Our flight arrived at the Keflavik airport (about 40 minutes outside of Reykjavik) at around 6:30am, and after a failed attempt to visit the Blue Lagoon, the jet lag-induced teary meltdown that followed said failure, and a quick, sorely-need power-nap at our hotel, we had nearly a full day to explore the world’s northernmost capital city.
Here is our list of what to do in Reykjavik, Iceland:
Hallgrimskirkja is a large Lutheran church in central Reykjavik, and one of the most iconic structures in the city. The church’s unique exterior was designed to resemble the basalt columns found throughout the country (most famously at Vik beach).
Not only is Hallgrimskirkja a beautiful church to visit, the view from the top is the best in the city. The best news: There is an elevator! (A rare commodity in beautiful European churches we have discovered, much to the devastation of our quads…)
Tickets to to the top cost 900 ISK for adults and 100 ISK for children (7-14).
The Harpa is a magnificent glass concert hall located near the waterfront. It is the performance venue for the Icelandic Symphony Orchestra and other events, but we enjoyed simply touring the building.
Entry is free when there is no concert.
Not far from the Harpa concert hall you will find the Sun Voyager, a sculpture by the Icelandic artist Jón Gunnar Árnason. He created the sculpture, which resembles an ancient ship, to commemorate the 200th anniversary of the city of Reykjavik. It is also a great spot for a photo op.

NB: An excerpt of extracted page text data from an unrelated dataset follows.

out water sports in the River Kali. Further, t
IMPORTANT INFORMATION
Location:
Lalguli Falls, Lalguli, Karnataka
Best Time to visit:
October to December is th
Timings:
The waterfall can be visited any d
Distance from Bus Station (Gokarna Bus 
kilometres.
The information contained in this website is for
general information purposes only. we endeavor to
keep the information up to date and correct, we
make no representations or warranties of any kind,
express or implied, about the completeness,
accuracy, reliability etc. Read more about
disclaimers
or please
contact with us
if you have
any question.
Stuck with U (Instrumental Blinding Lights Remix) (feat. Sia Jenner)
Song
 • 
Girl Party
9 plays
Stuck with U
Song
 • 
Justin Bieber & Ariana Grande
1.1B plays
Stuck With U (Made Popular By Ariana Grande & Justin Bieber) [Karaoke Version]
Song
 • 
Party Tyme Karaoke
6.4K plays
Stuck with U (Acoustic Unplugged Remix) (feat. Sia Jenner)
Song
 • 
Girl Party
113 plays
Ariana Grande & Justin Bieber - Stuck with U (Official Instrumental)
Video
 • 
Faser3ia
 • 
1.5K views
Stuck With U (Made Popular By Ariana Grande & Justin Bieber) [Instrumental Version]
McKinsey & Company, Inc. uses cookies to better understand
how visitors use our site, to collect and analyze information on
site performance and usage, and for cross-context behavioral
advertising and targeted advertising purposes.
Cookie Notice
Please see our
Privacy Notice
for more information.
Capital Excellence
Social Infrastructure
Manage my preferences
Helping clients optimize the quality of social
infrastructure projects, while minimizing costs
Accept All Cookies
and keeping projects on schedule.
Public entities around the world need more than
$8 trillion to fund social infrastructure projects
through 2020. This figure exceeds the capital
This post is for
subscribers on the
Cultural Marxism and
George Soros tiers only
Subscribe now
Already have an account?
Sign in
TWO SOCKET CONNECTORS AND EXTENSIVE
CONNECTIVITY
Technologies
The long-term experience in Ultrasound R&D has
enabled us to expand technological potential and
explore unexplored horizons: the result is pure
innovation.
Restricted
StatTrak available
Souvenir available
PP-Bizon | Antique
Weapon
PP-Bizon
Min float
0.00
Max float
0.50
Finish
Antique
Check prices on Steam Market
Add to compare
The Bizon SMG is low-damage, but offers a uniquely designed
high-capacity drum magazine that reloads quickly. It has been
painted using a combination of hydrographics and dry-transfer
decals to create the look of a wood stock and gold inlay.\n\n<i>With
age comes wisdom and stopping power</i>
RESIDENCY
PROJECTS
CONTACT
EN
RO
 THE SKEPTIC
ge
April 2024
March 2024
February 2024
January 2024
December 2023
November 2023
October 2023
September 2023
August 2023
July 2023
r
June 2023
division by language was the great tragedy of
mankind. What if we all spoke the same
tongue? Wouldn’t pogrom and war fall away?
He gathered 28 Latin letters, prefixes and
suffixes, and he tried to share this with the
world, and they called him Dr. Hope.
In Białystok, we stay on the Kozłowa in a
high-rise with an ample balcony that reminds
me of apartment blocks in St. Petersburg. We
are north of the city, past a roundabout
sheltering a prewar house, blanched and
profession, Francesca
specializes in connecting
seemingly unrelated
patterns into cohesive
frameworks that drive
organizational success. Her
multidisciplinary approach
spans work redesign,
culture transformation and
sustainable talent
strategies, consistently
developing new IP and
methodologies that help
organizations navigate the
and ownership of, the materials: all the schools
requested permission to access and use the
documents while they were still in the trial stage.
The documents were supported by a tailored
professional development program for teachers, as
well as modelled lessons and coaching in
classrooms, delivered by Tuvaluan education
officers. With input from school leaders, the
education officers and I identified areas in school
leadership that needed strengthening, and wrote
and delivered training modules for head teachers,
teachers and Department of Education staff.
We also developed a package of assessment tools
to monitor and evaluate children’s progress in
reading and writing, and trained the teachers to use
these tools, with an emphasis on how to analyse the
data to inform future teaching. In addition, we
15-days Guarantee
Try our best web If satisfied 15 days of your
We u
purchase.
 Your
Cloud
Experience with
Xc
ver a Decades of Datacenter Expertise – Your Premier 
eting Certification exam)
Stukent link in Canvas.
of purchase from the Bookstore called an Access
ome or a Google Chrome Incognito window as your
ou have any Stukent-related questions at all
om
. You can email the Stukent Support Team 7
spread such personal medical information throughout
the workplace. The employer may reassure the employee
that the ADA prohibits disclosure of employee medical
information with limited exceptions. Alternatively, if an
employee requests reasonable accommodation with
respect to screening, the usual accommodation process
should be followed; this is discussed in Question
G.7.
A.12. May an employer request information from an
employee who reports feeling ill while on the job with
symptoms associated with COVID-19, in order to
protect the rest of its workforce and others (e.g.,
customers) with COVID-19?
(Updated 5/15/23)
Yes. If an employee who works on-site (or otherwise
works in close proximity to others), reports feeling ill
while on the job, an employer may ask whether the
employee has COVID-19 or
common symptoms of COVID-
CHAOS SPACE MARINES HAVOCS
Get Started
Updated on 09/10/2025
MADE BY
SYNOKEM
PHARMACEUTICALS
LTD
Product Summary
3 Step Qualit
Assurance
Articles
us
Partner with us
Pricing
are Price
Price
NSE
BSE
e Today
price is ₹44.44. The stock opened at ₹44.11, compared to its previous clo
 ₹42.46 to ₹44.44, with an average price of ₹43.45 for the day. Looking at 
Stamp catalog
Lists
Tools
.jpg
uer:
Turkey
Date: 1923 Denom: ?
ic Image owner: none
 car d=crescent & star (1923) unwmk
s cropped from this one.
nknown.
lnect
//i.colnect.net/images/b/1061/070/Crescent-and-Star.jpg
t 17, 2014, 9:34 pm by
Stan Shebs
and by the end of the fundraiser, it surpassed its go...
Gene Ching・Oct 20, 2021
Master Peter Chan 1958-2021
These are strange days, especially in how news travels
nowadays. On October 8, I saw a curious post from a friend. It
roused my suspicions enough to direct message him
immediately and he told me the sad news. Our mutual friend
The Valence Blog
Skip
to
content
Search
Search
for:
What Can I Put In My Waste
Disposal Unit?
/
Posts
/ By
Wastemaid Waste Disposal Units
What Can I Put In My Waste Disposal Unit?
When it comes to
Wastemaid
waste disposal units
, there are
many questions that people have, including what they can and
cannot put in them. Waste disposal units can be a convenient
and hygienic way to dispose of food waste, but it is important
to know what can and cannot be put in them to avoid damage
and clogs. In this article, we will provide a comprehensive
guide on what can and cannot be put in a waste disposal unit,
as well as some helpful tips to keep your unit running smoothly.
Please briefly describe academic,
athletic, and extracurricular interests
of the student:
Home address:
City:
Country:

For a beautiful look at day-to-day Icelandic life, head to Tjörnin Pond. Even in winter swans brave the water for a dip (a portion of the pond remains thawed due to geothermal water).
We enjoyed watching families with little children gathering to feed the birds, and couples passing on an evening stroll.
If you’re in Rekyjavik over a weekend, check out Kolaportið, an indoor flea market located near the harbor. Vendors sell everything from sweaters knit with Icelandic sheep’s wool to vintage records and books.
Shop on Laugavegur
Iceland is a notoriously expensive country, so it shouldn’t be surprising that we experienced sticker shock while shopping in Reykjavik. But even though we couldn’t afford anything more expensive than a pretentious coaster, we enjoyed strolling down Laugavegur, Reykjavik’s most popular shopping street.
The National Museum of Iceland
If you’re interested in learning more about Icelandic history (or are just looking for an excuse to go inside long enough to regain feeling in your toes), check out The National Museum of Iceland.
Exhibits trace Iceland’s history from its early settlers to the present day, and give visitors a good understanding of Icelandic culture.
Admission costs 1500 ISK for adults, 750 ISK for students, and children under 18 can enter for free.